The BMI (body mass index) was originally created for insurance companies so that they could show policyholders the mortality rates of overweight people. It was thought-up in 1832 by Adolphe Quetelet, a mathematician who set out to define the standard human body within the parameters of height and weight. But there's no question that the human body is so much more than just height and weight.
The equation relates those two elements, dividing height by weight to give a composite number falling anywhere between 18 and 40; that number could be seen as a rough sketch of how your body compares to the overall population in terms of fat content. In one regard, the BMI can be useful insofar as providing general data that helps doctors understand risk factors for a large subset of the population. But on a personal level, those two elements (weight and height) fall short of providing an accurate depiction of a person's physiology. The equation does not take into account gender, body frame, ethnicity, age, exercise or eating habits.

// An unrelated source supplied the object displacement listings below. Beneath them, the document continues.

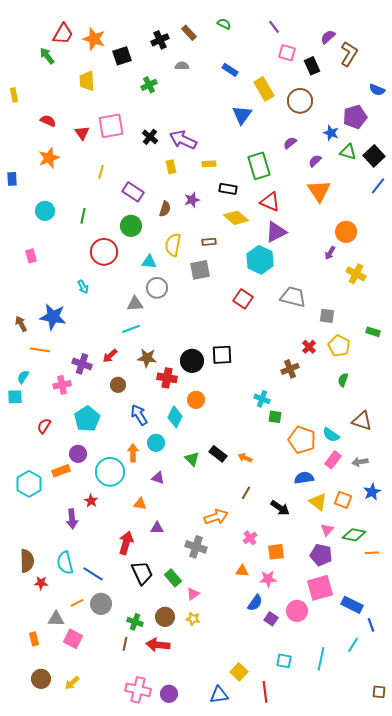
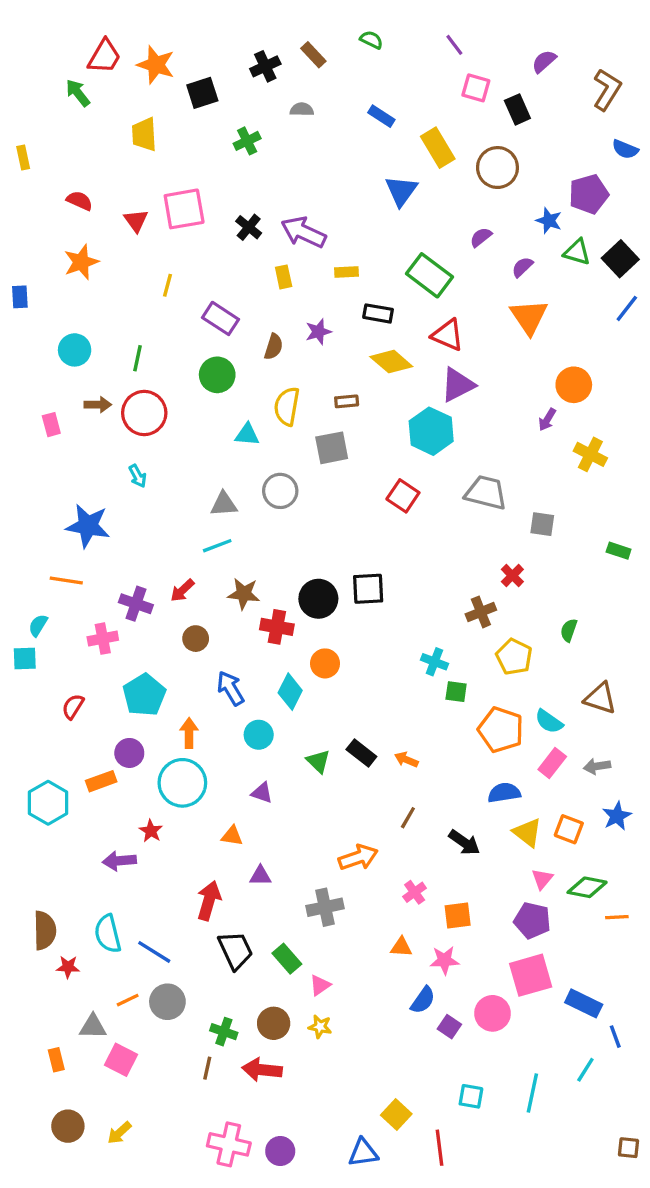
brown L-shape: (349, 54) -> (607, 90), moved
green rectangle: (259, 166) -> (429, 275), turned -36
red circle: (104, 252) -> (144, 413), moved
gray circle: (157, 288) -> (280, 491), moved
brown arrow: (21, 324) -> (98, 405), moved, turned 119
yellow pentagon: (339, 346) -> (514, 657), moved
orange arrow: (133, 453) -> (189, 733), moved
purple arrow: (72, 519) -> (119, 861), turned 90
gray cross: (196, 547) -> (325, 907), turned -30

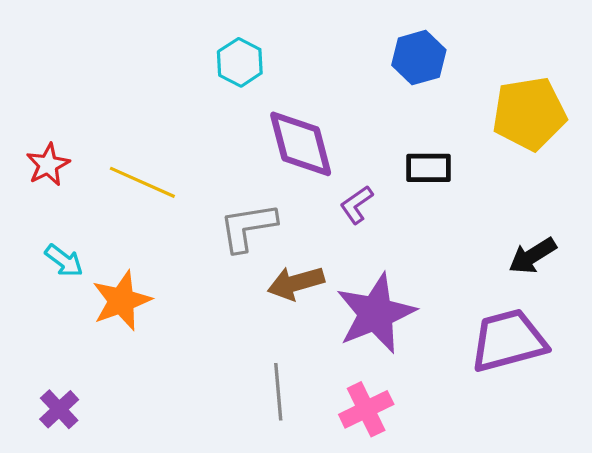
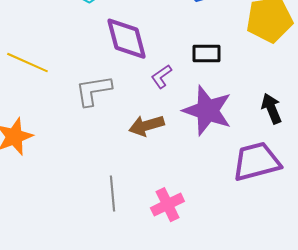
black arrow: (532, 256) -> (271, 109), turned 100
brown arrow: (296, 283) -> (146, 126), moved
purple star: (376, 313) -> (207, 111), moved, turned -30

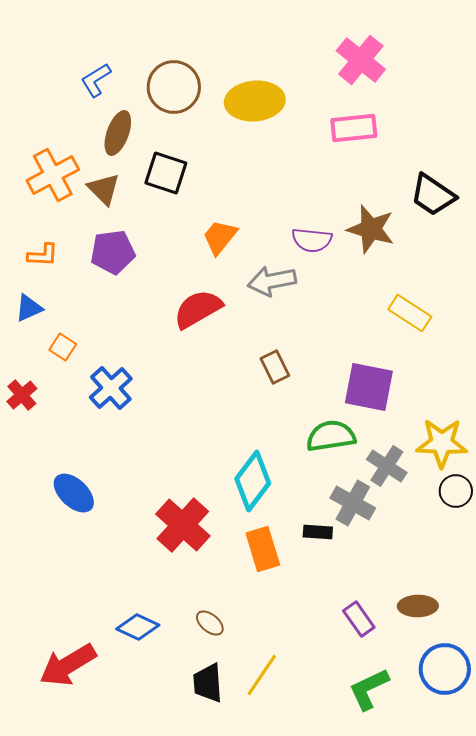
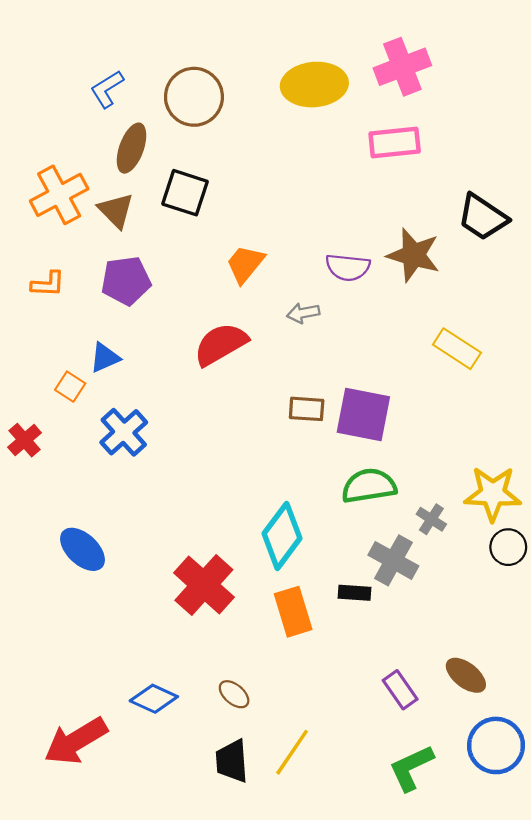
pink cross: (361, 60) -> (402, 67), turned 30
yellow ellipse: (255, 101) -> (314, 85), moved
gray arrow: (272, 281) -> (303, 313), size x0.6
blue triangle: (29, 308) -> (105, 358), moved
brown rectangle: (275, 367) -> (307, 409), turned -60
purple square: (369, 387) -> (363, 414), moved
gray cross: (387, 466) -> (431, 519), size x0.7
brown ellipse: (418, 606) -> (466, 675), turned 39

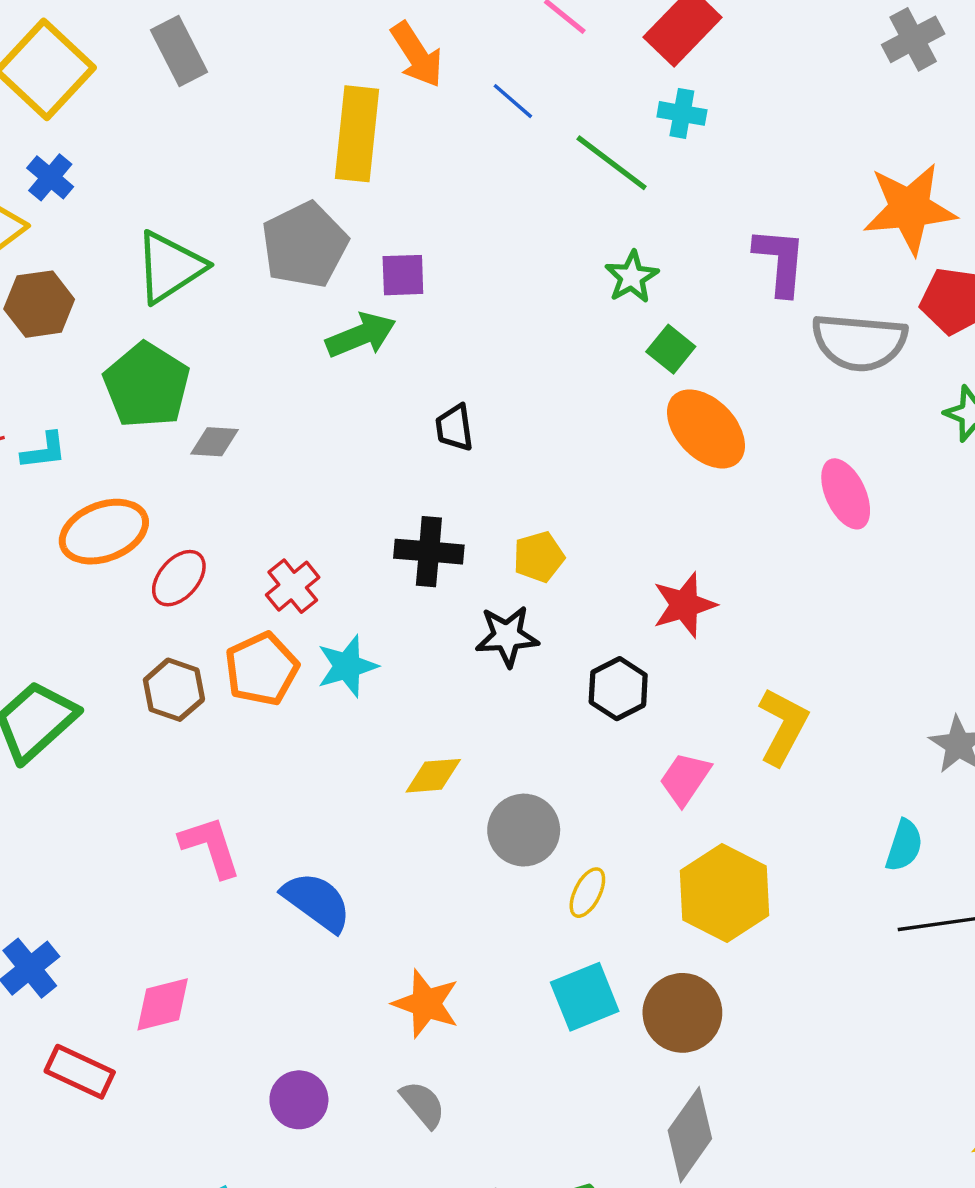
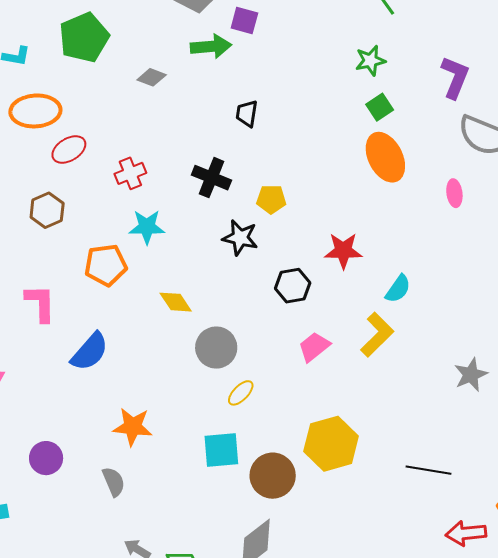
gray diamond: (215, 442) -> (152, 77), moved
pink ellipse: (846, 494) -> (454, 193), moved, size x0.7
orange pentagon: (262, 669) -> (106, 265), moved
yellow diamond: (433, 776) -> (176, 302), turned 44
cyan semicircle: (904, 846) -> (398, 289), moved
yellow hexagon: (725, 893) -> (331, 444), moved
blue semicircle: (317, 902) -> (90, 352), turned 78
orange star: (426, 1004) -> (133, 427), turned -30

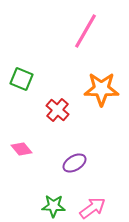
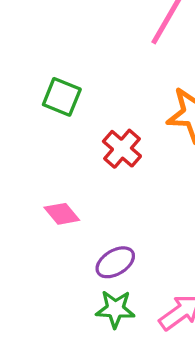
purple ellipse: (74, 163) -> (115, 262), moved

Why so many doctors and health gurus find it outdated is because the formula does not differentiate between muscle and actual fat. Victor Adam of Axiom Health and Fitness explained that "what makes this useless as a determining factor for health is that it is very unspecific, since it doesn't account for lean body mass. Someone who is 250 pounds of solid muscle at 5'6" puts them at a BMI of 40, which by this measurement says this individual is very obese and exceptionally unhealthy. While this is obviously an extreme example, it shows you the limits of this particular measurement — which is why it is not good for much more than offering you an initial indicator of the health of your weight for your height."
For people who have larger frames, lots of muscle mass or higher bone density, the BMI ratio would be misleading. Also, the BMI does not take into account where fat is located. Visceral fat, another term for belly fat, is far more dangerous to a person's health than fat located around the buttocks or thighs. Visceral fat crowds organs and can interfere with how they function.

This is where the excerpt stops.